Goal of the exercise: Where an image occurs, skip it and print the rest of the records verbatim.

Records for processing:

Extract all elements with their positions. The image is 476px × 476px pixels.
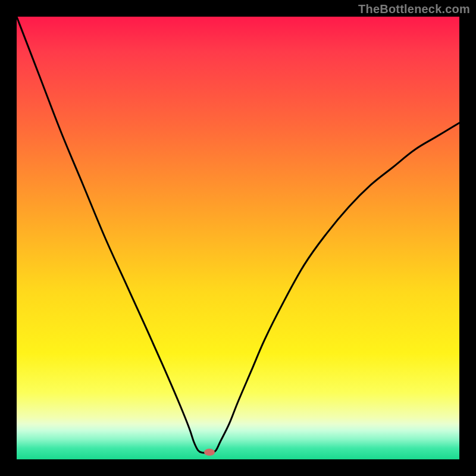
- bottleneck-curve: [17, 17, 459, 459]
- plot-area: [17, 17, 459, 459]
- outer-frame: TheBottleneck.com: [0, 0, 476, 476]
- attribution-text: TheBottleneck.com: [358, 2, 470, 16]
- optimum-marker: [204, 449, 215, 456]
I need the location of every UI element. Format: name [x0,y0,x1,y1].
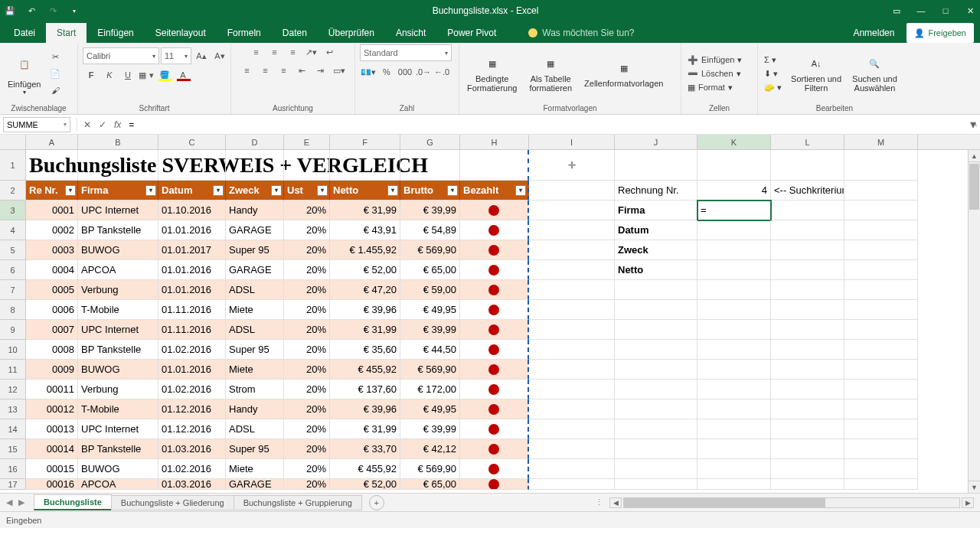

Result of this exercise:
Extract all elements with their positions. The image is 476px × 476px pixels.
- bottleneck-curve: [17, 17, 459, 459]
- plot-area: [17, 17, 459, 459]
- outer-frame: TheBottleneck.com: [0, 0, 476, 476]
- attribution-text: TheBottleneck.com: [358, 2, 470, 16]
- optimum-marker: [204, 449, 215, 456]
I need the location of every UI element. Format: name [x0,y0,x1,y1].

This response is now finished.